What does the Minister want from the legislation? There is reference to extra information and powers to request information at Dáil committee meetings but they are very small beer and it will happen a long time after current events. There is a peer group review which will happen only every four years. What use is a peer group review in that respect? I used to work in this area. A peer group review four years after the event, which will take six months and be reported on six months later, would amount to financial archaeology. It would be of very little benefit.

There will be no inquiry by the Dáil or a committee of the Houses into what happened. Fianna Fáil is in a protective cover-up mode. This legislation is not good enough for Irish taxpayers.

I propose to share time with Deputy Edward O'Keeffe by agreement of the House.

I am delighted to be able to say a few words on the Bill today. There has been much debate and analysis of what went wrong in the country's banking system in the past few years. The catastrophic failure of regulation is one issue upon which nearly everyone agrees. One simply could not make up the kind of cowboy lending practices that went on in some of our institutions.

This week it was revealed that some people were getting 120% loans in Irish Nationwide Building Society. This is truly shocking, as is the scale of the losses they incurred. We also learned that Irish Nationwide losses exceed the combined profits made in its history, and it now seems that Irish Nationwide Building Society was run as Mr. Michael Fingleton's personal fiefdom. I am not alone in being outraged by his failure to return his €1 million bonus last year, and the new chief executive there has described what went on as "an outrage".

The same can be said of Anglo Irish Bank and Mr. Sean FitzPatrick. The more they lent, the bigger the risks they took. Not only did they breach the rules but they made up their own rules, which were morally wrong and in some instances illegal. It begs the questions of where was the former regulator, Mr. Patrick Neary, when all this was going on? It seems the regulator was asleep at the wheel, happy to cruise along and ask no awkward or difficult questions.
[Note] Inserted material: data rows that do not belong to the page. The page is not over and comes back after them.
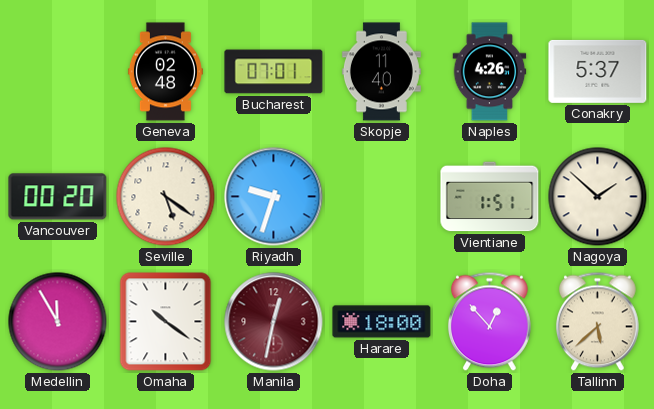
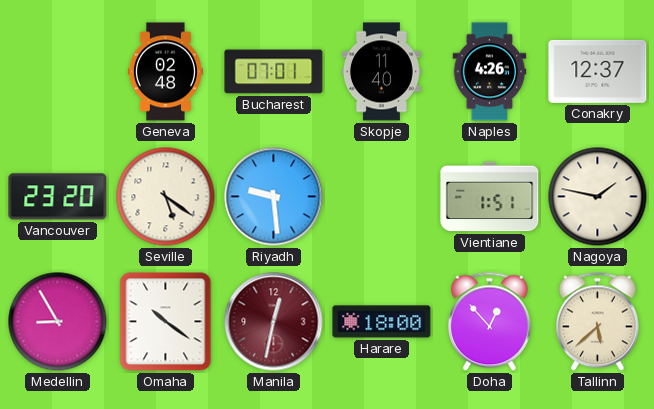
Conakry: 5:37 -> 12:37
Vancouver: 00:20 -> 23:20
Riyadh: 9:33 -> 9:29
Nagoya: 1:52 -> 1:47
Medellin: 11:55 -> 8:55
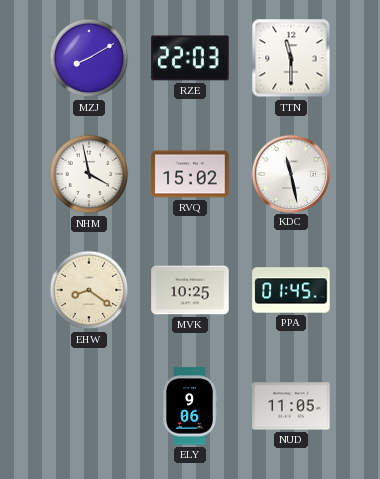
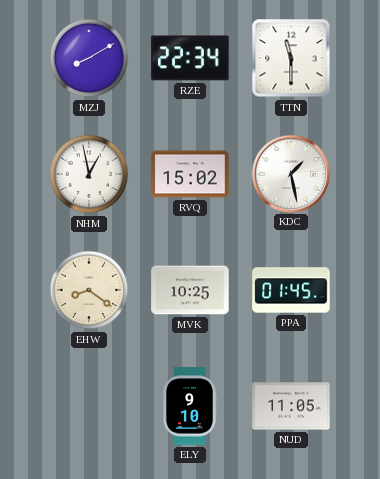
RZE: 22:03 -> 22:34
NHM: 3:58 -> 12:58
KDC: 11:28 -> 1:28
ELY: 9:06 -> 9:10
This era of light touch regulation has been disastrous for the Irish economy and the Irish taxpayer. This Bill will bring an end to that disastrous era in Irish life. It will overhaul regulation in this country and ensure the regulator has real teeth. The appointment of Matthew Elderfield and Patrick Honohan has impressed Members from all sides of the House. They are doing a good job and I commend the Minister, Deputy Lenihan, on appointing them.

Under the new structures outlined in the Bill, the failed entity that is the Irish Financial Services Regulatory Authority will be abolished. Under the new structure the Central Bank commission will be established, chaired by the well respected Professor Patrick Honohan. This new board will be not only responsible for financial stability in general but also for the interests of consumers in particular.

It is these people, the ordinary consumer, who will be obliged to live with and pay for the excesses of an elite few. I welcome the statements made by Matthew Elderfield before the Joint Committee on Finance and the Public Service last week that those who hold new key positions in banks will be quizzed on their fitness to practice and their suitability. This Bill puts these commitments on a statutory footing and gives them the necessary powers. I hope this provision will be an important step towards changing the banking culture in this country. The actions of an elite few have nearly brought this country to its knees. Since the financial crisis began almost two years ago, there has been widespread change of key personnel in the banks, which is vital if the culture is to be changed. We have new chief executive officers and chairmen in AIB, Bank of Ireland, Anglo Irish Bank and Irish Nationwide. Likewise there are new faces at board level.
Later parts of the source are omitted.